5.  Menteri adalah Menteri Perdagangan.
6.  Dirjen Daglu adalah Direktur Jenderal Perdagangan Luar Negeri Departemen Perdagangan.
7.  Dirjen IAK adalah Direktur Jenderal Industri Agro dan Kimia Departemen Perindustrian.
8.  Kabareskrim POLRI adalah Kepala Badan Reserse Kriminal Kepolisian Negara Republik Indonesia.
9.  Ketua BNN adalah Ketua Badan Narkotika Nasional yang dibentuk berdasarkan Keputusan Presiden
    Republik Indonesia Nomor 17 Tahun 2002.
10. Surveyor adalah perusahaan survey yang mendapat otorisasi dari dan ditetapkan oleh Menteri
    Perdagangan untuk melakukan verifikasi atau penelusuran teknis atas ekspor Prekursor.
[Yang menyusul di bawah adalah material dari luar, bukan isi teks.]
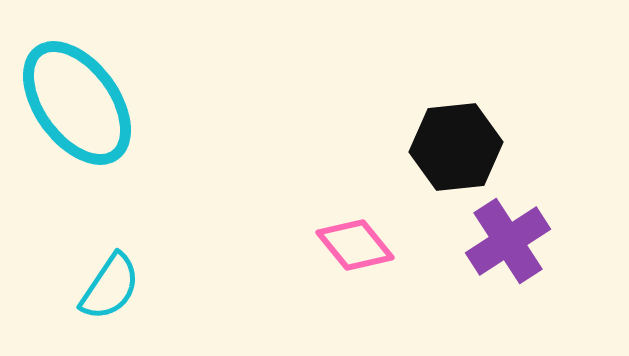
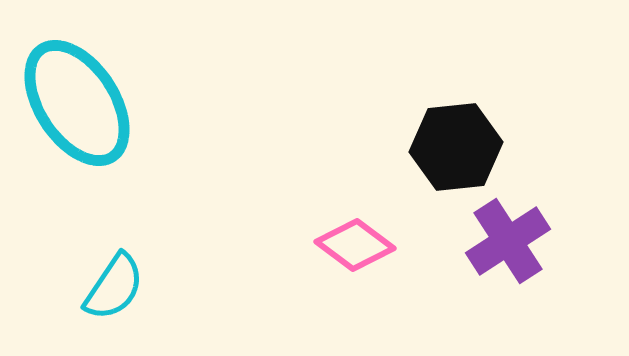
cyan ellipse: rotated 3 degrees clockwise
pink diamond: rotated 14 degrees counterclockwise
cyan semicircle: moved 4 px right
                        Pasal 2

(1) Jenis Prekursor sebagaimana dimaksud dalam Pasal 1 angka yang dapat diekspor adalah sebagaimana
    tercantum pada Lampiran I Peraturan Menteri ini.
(2) Jenis Prekursor sebagaimana dimaksud pada ayat (1) hanya dapat diekspor oleh perusahaan yang 
    telah mendapat pengakuan sebagai ET- Prekursor.


                        Pasal 3

(1) Pengakuan sebagai ET-Prekursor sebagaimana dimaksud dalam Pasal 2 ayat (2) ditetapkan oleh Dirjen
    Daglu.
(2) Untuk dapat diakui sebagai ET-Prekursor sebagaimana dimaksud pada ayat (1), perusahaan yang
    bersangkutan harus mengajukan permohonan tertulis kepada Dirjen Daglu dengan melampirkan 
    dokumen :
    a.  Izin Usaha Industri (IUI) dari Departemen Teknis berdasarkan Peraturan Perundang-undangan
        yang berlaku;
    b.  Fotokopi Tanda Daftar Perusahaan (TDP);
    c.  Fotokopi Nomor Pokok Wajib Pajak (NPWP); dan
    d.  Rekomendasi dari Dirjen IAK.
(3) Atas permohonan tertulis perusahaan sebagaimana dimaksud pada ayat (2), Dirjen Daglu menerbitkan
    persetujuan atau penolakan permohonan pengakuan sebagai ET-Prekursor paling lambat dalam jangka
    waktu 10 (sepuluh) hari kerja terhitung sejak permohonan diterima.
(4) Pengakuan sebagai ET-Prekursor sebagaimana dimaksud dalam Pasal 2 ayat (2) berlaku selama 3
    (tiga) tahun dan dapat diperpanjang.
(5) Bentuk pengakuan sebagai ET-Prekursor sebagaimana dimaksud pada ayat (1) adalah sebagaimana
    tercantum pada Lampiran II Peraturan Menteri ini.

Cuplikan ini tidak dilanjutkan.